According to Mark Bünger, Research Director at San Francisco-based Lux Research, the company may have a tough time keeping up with competitors. He told pv magazine, “Roll-to-roll production is not a batch process. Solar devices made that way are less efficient than conventional polycrystalline. In addition, costs have been high, so the advantage hasn’t been there. For large-scale production, thin film technology has had a hard time. By contrast, Tempe, Arizona-based First Solar, still the leading thin film manufacturer worldwide with the highest-efficiency product, uses a thin film cell sandwiched between two layers of glass.

Great expectations

At present, the solar industry is so new that there has been no consensus on the manufacturing method of choice – and many believe that it has yet to be discovered.

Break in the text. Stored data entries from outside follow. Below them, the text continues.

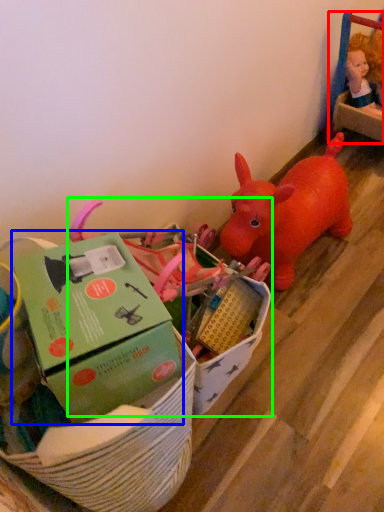 Question: Considering the real-world distances, which object is farthest from toy (highlighted by a red box)? box (highlighted by a blue box) or toy (highlighted by a green box)?

Choices:
 (A) box
 (B) toy

Answer: (A) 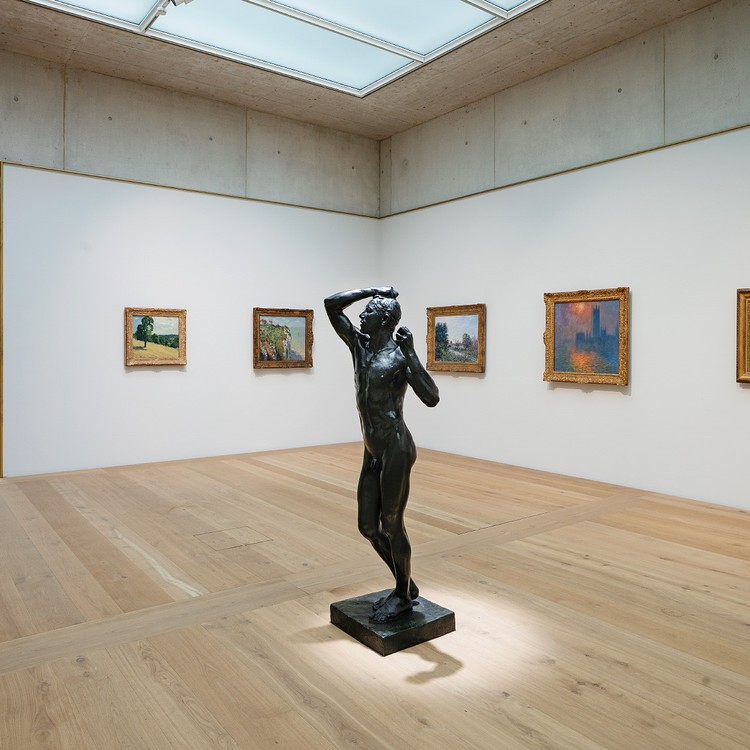 This screenshot has width=750, height=750. In order to click on wood floor in this screenshot , I will do `click(256, 576)`. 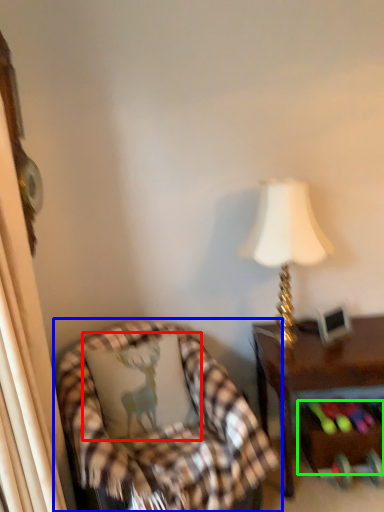 Question: Which object is positioned farthest from pillow (highlighted by a red box)? Select from chair (highlighted by a blue box) and drawer (highlighted by a green box).

Choices:
 (A) chair
 (B) drawer

Answer: (B) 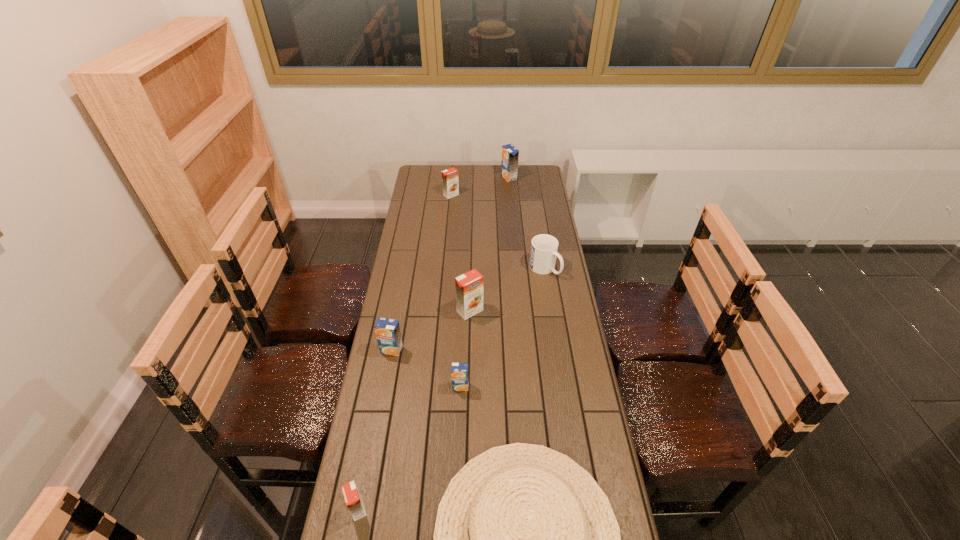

Indeed, Matthew Ayres, Managing Director of Growth and Innovation Asia Pacific – a Sydney, Australia-based consulting company focusing on top-line growth, innovation, and transformation – told pv magazine, “We are advancing to a global infrastructure in which intelligence moves from virtual to physical elements. Smart paint, smart surfaces, smart buildings, and smart power are just the beginning. Every surface will become a form of ‘power intelligence.’ Solar categories and production methods inevitably will progress over time. New models and formats within construction are likely to be the next major phase.”